BB ply body with an adjustment plate. The next one I plan to make the back side taller as I have cut 30" tall planks and want more support. Also it will be wider to support wider planks. I've cut 24" widths and one a 60" width - that one was nuts. I don't have pics of the bottom - I used aluminum runners - not do that again - next one will have teflon runners.










Really like the Kreg Automax clamps










I use an aluminum key as it won't wear or chip










Freud carbide dado - the nicest and consistent I've used - averages .002" of runout across a 12" edge.










I can add dimensions if requested.

Russ


----------



## Tom-G (Nov 11, 2012)

Very nice! Thank you!


----------



## Tom-G (Nov 11, 2012)

What are the bolts with the wing nuts used for?


----------



## Geeze (Jan 28, 2021)

Tom-G said:


> What are the bolts with the wing nuts used for?


They're the adjustment plate bolts - there's a slot in the faceplate to allow movement.

Russ


----------



## Tom-G (Nov 11, 2012)

Is that so the finger size can be adjusted?


----------



## Geeze (Jan 28, 2021)

Tom-G said:


> Is that so the finger size can be adjusted?


Alignment in relation to the blades. Pretty much a set and forget it unless you move to another saw or possibly another dado set. The Freud is the first I've found that hits the .750" on the nose - no shimming like I've done on other more expensive sets.

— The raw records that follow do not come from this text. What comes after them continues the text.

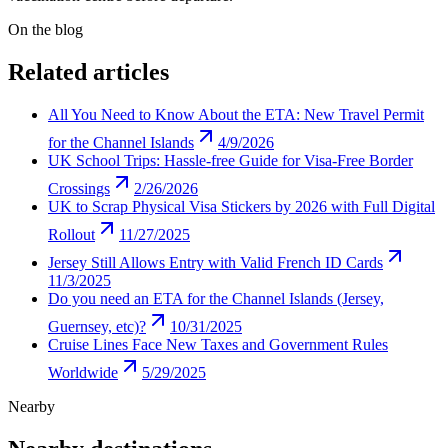
On the blog
Related articles
All You Need to Know About the ETA: New Travel Permit
for the Channel Islands
4/9/2026
UK School Trips: Hassle-free Guide for Visa-Free Border
Crossings
2/26/2026
UK to Scrap Physical Visa Stickers by 2026 with Full Digital
Rollout
11/27/2025
Jersey Still Allows Entry with Valid French ID Cards
11/3/2025
Do you need an ETA for the Channel Islands (Jersey,
Guernsey, etc)?
10/31/2025
Cruise Lines Face New Taxes and Government Rules
Worldwide
5/29/2025
Nearby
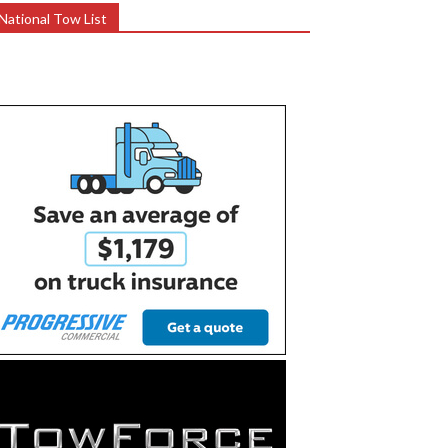
National Tow List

Without the little to no runout doing foolish endeavors like finger jointing 4 sides on a cab together would be a huge frustration and fixing.



















Russ


----------



## Tom-G (Nov 11, 2012)

You do nice work! I have that same dado set, but have not used it in a long time. I do like the design of your sled and the built in adjustability.


----------